The expert panels also recommend performing APOE genotyping and discussion with patients about their APOE status and risk of developing ARIA. The AURs include guidance on surveillance MRIs for ARIA which is similar to that used in the clinical trials. Treating physicians are advised to be vigilant for symptoms of ARIA, obtain an MRI when there is suspicion and, if indicated, hold treatment as per the criteria in the AURs. Understanding the long-term efficacy and safety profile of amyloid-lowering monoclonal antibodies in real-world settings will be critical for successful incorporation into clinical practice.

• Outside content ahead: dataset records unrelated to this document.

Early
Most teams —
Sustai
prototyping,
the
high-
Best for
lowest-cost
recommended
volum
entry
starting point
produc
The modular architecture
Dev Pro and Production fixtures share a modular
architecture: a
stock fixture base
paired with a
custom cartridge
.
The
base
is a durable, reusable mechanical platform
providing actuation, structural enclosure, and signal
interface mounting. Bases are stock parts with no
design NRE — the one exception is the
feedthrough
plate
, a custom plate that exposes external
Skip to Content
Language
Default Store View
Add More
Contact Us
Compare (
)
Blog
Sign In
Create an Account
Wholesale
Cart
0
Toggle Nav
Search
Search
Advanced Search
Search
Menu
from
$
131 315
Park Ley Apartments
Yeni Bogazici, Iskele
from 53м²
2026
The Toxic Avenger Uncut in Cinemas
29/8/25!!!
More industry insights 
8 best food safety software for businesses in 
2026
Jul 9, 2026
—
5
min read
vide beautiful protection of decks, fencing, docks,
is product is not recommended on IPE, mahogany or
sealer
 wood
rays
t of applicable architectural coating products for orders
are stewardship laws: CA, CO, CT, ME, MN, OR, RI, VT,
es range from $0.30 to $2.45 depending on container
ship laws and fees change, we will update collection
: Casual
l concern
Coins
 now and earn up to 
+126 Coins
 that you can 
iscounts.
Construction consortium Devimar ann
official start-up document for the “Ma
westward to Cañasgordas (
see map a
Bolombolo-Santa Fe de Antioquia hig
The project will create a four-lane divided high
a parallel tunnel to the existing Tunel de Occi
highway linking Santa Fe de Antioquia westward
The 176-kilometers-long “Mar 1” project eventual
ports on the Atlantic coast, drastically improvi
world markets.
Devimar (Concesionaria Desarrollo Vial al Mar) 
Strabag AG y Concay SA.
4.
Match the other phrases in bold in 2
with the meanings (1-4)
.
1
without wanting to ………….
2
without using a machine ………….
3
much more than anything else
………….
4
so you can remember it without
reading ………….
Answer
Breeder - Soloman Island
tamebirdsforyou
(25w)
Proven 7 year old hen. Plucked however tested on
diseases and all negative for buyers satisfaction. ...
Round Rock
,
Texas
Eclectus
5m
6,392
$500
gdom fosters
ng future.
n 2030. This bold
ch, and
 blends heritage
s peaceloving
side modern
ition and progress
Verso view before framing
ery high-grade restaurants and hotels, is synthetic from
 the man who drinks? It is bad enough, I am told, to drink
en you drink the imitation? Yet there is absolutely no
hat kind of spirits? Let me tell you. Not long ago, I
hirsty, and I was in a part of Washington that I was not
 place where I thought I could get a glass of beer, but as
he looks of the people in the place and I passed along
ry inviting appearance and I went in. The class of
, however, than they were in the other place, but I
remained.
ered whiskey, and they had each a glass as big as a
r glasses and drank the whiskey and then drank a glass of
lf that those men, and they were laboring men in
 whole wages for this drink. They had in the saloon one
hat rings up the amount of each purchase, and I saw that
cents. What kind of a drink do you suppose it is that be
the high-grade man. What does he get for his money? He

Based on the late-stage results, the amyloid-lowering monoclonal antibodies used in the early AD stage of the AD continuum slow cognitive decline by approximately 25–30% over 18 months [20, 22, 25]. They have received US FDA approval and are slowly entering clinical practice. Currently, the Alzheimer’s National Registry for Treatment and Diagnostics (ALZ-NET) is collecting long-term safety and efficacy data in real-world settings for approved AD therapies including amyloid-lowering monoclonal antibodies (www.​ALZ-NET.​org). Beyond Aβ as a target, the accumulation of tau aggregates in the brain is a key pathological hallmark of several neurodegenerative diseases including AD. Immunotherapy against pathological tau protein is being considered as a disease-modifying treatment for AD [18]. Given that tau lesions correlate better with the degree of dementia than Aβ plaques do, their clearance may also be clinically more efficacious once Aβ plaques develop. Future studies will likely need to test combinations of anti-Aβ and anti-tau therapies to further treatments for AD.

In this review, we have summarized the rationale and clinical progress with the most advanced therapeutics for early AD, namely amyloid-lowering monoclonal antibodies. Appropriate use recommendations and patient registries will help implementation of this new class of therapies into clinical practice. Work continues towards new options within the amyloid-lowering Aβ class including active vaccination, small molecule amyloid-lowering compounds as well as expansion into anti-tau approaches. Undoubtedly, the approval of amyloid-lowering monoclonal antibodies will mark a new era in AD clinical care. Phase IV studies and patient registries will help us to further understand the long-term safety and efficacy of these promising new treatments and provide for an assessment of clinical meaningfulness in a real-world setting.